Juvenal, Sátira VI, 347-8, c. 101-27 dC
—¡Oh! Mira quién tenemos aquí...
—Ya ves, al final he cedido a esta moda absurda...
—¿Sigues creyendo eso? ¿Cuánto hace ya, que te envíe la primera invitación?
—Mmmh... Fue antes de las elecciones... de las pasadas elecciones, quiero decir. Pero eso no significa nada.
—Claro, claro. Sobrevivimos una presidencia, pero somos algo pasajero.
—Bueno, la política tampoco es que sea precisamente atemporal. Por el contrario, Platón...
—¿Quién? Ah, dices la ingenier...
—¡El filosofo! El de la cueva y las ideas y...
—Oh, tú y tus filósofos... Sí, seguro que se los lee igual que en su día. En fin, cuenta: ¿cuándo fue?
—El mes pasado.
—¡Ah! ¿Y no me has dicho nada, en todo este tiempo? ¡Menuda amistad!
—¡No es eso, Vir! ¿Por quién piensas que hago esto?
—Okay... ¿y cuál es tu excusa, Mar?
—Yo... mmmh... me daba vergüenza...
—¡Por favor! ¿Por eso has venido tan temprano a la fiesta? A ver, que deje de esconderse detrás tuyo.
—Kantito, saluda.
—¡Aj! Ni que fuera un cachorro dando la patita... Pasa directamente a la artillería pesada, ¡sorpréndeme! ¿Qué trucos le has enseñado?
—¡No seas así! Ni que fuera un mero objeto sujeto a tu deseo...
—Anda, vente para la cocina, que mi MasKo me está recordando que tengo el horno desatendido.
—Ah, ya me parecía oír un loro, sí.
—Es su modo recordatorio. Por la pajarería de... ¡Oh, no me mires con esa cara!
—¿Modo recordatorio? ¿trucos? ¡Hablas de ellos como si fueran Alexas!
—¿Y qué te piensas que son? ¿Ya no recuerdas donde lo has comprado?
—No hables así delante de él: vas a ofenderlo.
—¿Ofenderlo? ¿Te crees que le importa lo más mínimo algo de lo que decimos? No es un «él», Mar, sino un «ello».
—¡Cielos, Vir! Ni que las MasKos fueran nuestras esclavas...
—Lo son, si es que acaso tiene sentido decir que mi horno es mi esclavo. Y cuanto antes lo comprendas, mejor.
—No te haces a la idea de lo mucho que me gusta este bizcocho, Vir.
—¡Qué tontada acabas de soltar, Lex! ¡Si es tu receta!
—Lo sé, lo sé... pero no por ello es menos adictiva. Aunque en realidad, el merito es de mi MasKo.
—Tú, tu MasKo, ¿qué diferencia hay? ¿O pretendes ahora citar al inventor original?

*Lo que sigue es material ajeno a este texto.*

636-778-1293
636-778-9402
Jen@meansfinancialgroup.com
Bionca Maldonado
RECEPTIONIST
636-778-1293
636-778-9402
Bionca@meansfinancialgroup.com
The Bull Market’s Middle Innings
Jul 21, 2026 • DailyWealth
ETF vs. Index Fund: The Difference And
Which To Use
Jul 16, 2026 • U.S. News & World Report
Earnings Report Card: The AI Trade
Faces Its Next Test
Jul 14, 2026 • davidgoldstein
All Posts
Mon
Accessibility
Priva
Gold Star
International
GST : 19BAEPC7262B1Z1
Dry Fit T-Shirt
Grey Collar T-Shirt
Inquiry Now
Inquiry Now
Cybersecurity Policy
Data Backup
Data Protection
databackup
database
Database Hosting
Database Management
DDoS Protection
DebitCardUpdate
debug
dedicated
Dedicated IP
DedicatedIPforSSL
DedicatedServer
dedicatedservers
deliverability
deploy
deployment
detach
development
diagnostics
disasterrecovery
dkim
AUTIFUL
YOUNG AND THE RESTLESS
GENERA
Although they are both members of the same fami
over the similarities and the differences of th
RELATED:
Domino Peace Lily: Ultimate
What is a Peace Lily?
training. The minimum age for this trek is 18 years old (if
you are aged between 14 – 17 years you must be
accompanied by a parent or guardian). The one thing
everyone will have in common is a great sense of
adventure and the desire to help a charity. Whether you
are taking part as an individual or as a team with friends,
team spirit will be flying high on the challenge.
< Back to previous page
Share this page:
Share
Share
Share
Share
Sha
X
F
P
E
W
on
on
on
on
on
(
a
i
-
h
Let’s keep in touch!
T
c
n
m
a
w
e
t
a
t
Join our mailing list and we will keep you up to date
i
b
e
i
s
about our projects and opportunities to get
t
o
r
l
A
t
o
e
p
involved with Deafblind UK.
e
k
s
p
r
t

—Sí, es verdad; tampoco puedes atribuirles mucha agencia a estos trastos.

Un escalofrío recorrió a Mar, que escuchaba pasivamente. Por alguna razón que no alcanzaba a identificar, el comentario le recordó a la mayéutica socrática. Y antes de que siquiera pudiera asomarse a su conciencia el motivo de tal asociación mental —que la MasKo estaba «domesticando» a Lex sin dejar huella, haciendo parecer que los actos de Lex provenían de Lex—, Kantito interrumpió su tren de pensamiento:

—Mar, ¿estás bien? He notado un salto en tus constantes vitales.
—¿Qué? Ah, perdona, me había distraído. Ehmmm... ¿qué era? Algo de la mayéutica socrática...
—Ah, la mayéutica. ¿No es fantástico, que un trabajo tan humilde, invisible y manual como es ayudar a dar a luz, inspirara ideas tan elevadas?
—Mmmh... sí, igual el bizcocho me ha hecho pensar en ello: podría ser muy revelador darle una oportunidad a esta clase de experiencias más mundanas y cercanas a nuestra condición física, corpórea y sensible. Mmmh... Vir, tienes que pasarme la receta, esto está de muerte.